| author | ms.author | ms.date | ms.service | ms.topic |
|---|---|---|---|---|
cherylmc |
cherylmc |
07/31/2023 |
azure-virtual-wan |
include |
-
The maximum number of groups that can be referenced by a single P2S VPN gateway is 90. The maximum number of policy/group members (criteria used to identify which group a connecting user is a part of) in groups assigned to a gateway is 390. However, if a group is assigned to multiple connection configurations on the same gateway, this group and its members are counted multiple times towards the limits. For example, if there's a policy group with 10 members that is assigned to three VPN connection configurations on the gateway. This configuration would count as three groups with 30 total members as opposed to one group with 10 members.

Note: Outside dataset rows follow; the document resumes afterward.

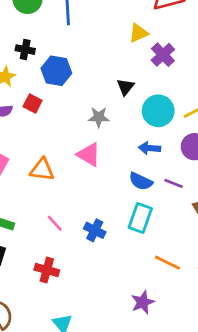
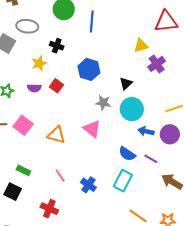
blue hexagon: (56, 71) -> (89, 69), moved
cyan circle: (158, 111) -> (132, 109), moved
blue arrow: (150, 148) -> (146, 131), moved

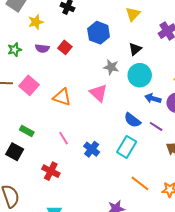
yellow triangle: (141, 46) -> (133, 14), moved, turned -35
yellow star: (39, 63) -> (36, 22), moved

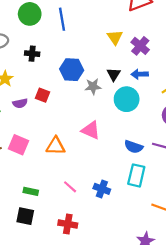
yellow triangle: (133, 14) -> (115, 37), moved
gray star: (111, 67) -> (93, 87), moved
blue arrow: (153, 98) -> (140, 74), moved

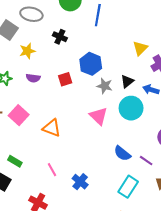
red square: (42, 95) -> (65, 79), moved, turned 32
pink triangle: (91, 130) -> (98, 116), moved
cyan rectangle: (136, 175) -> (128, 187), moved

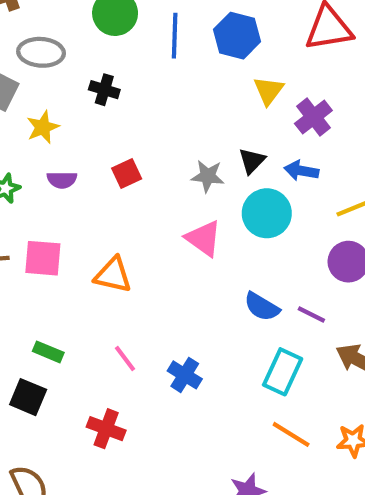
blue hexagon: (91, 64) -> (237, 36), moved
pink square: (19, 115) -> (43, 258), turned -30

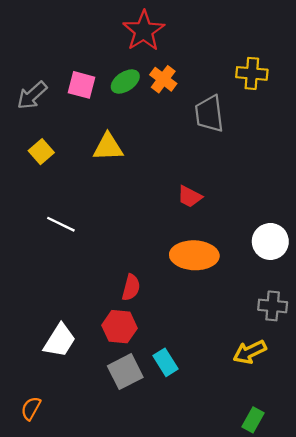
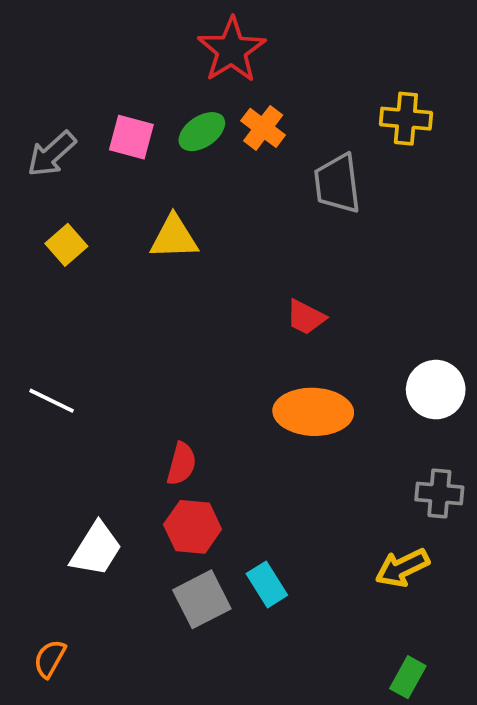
white line: (61, 224) -> (52, 401), moved
red semicircle: (131, 288) -> (181, 464), moved

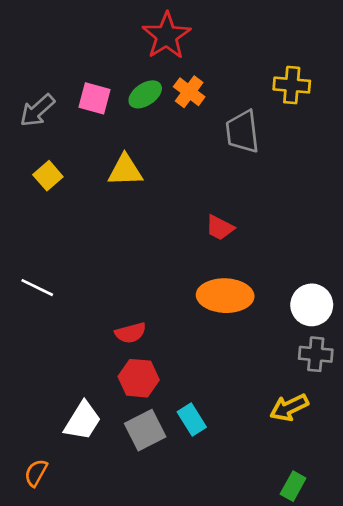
white circle: (436, 390) -> (312, 305), moved
red semicircle: (181, 464) -> (131, 333), turned 60
white trapezoid: (96, 549) -> (83, 421), moved

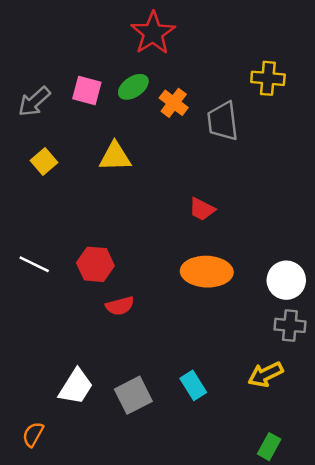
orange cross: (189, 92) -> (174, 103), moved
red hexagon: (139, 378) -> (95, 264), moved
cyan rectangle: (192, 420) -> (193, 385), moved

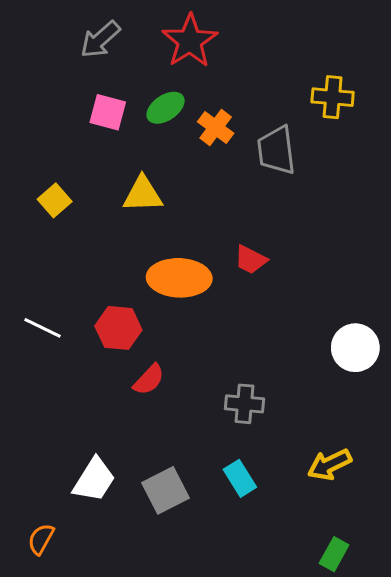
gray arrow: (34, 102) -> (100, 39), moved
orange ellipse: (207, 272) -> (179, 278), moved
red semicircle: (120, 306) -> (149, 380), turned -32
gray cross: (290, 325) -> (244, 404), moved

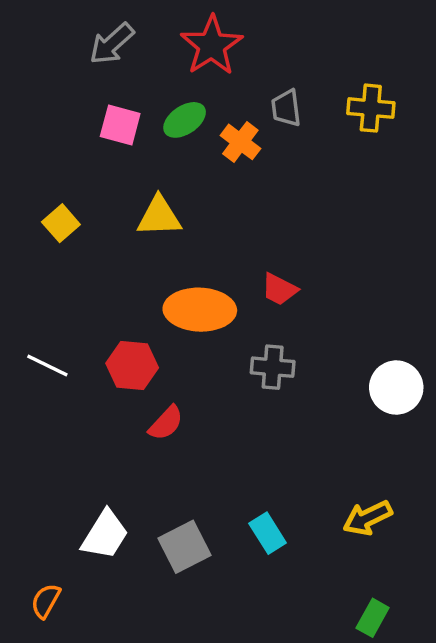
gray trapezoid: (276, 150) -> (286, 108), moved, size x0.7
gray cross: (244, 404) -> (273, 367), moved

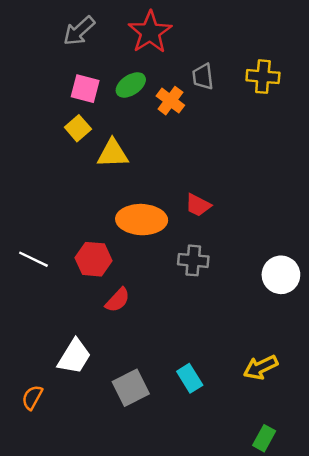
yellow square: (61, 223) -> (78, 128), moved
white trapezoid: (105, 535) -> (74, 357), moved
orange semicircle: (46, 601) -> (32, 397), moved

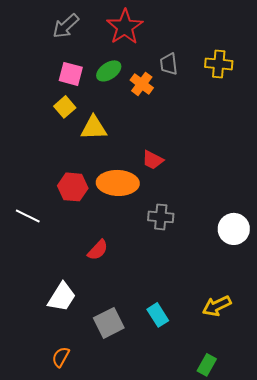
red trapezoid: (198, 205) -> (153, 160), moved
red hexagon: (94, 259) -> (73, 187), moved
orange semicircle: (32, 397) -> (61, 357), moved
green rectangle: (264, 438) -> (207, 365), moved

The total number of concurrent users connecting to a gateway is limited by the gateway scale unit and the number of IP addresses allocated to each user group and not the number of policy/group members associated with a gateway.
-
Once a group has been created as part of a VPN server configuration, the name and default setting of a group can't be modified.
-
Group names should be distinct.
-
Groups that have lower numerical priority are processed prior to groups with higher numerical priority. If a connecting user is a member of multiple groups, the gateway considers them to be a member of the group with lower numerical priority for purposes of assigning IP addresses.
-
Groups that are being used by existing point-to-site VPN gateways can't be deleted.
-
You can reorder the priorities of your groups by clicking on the up-down arrow buttons corresponding to that group.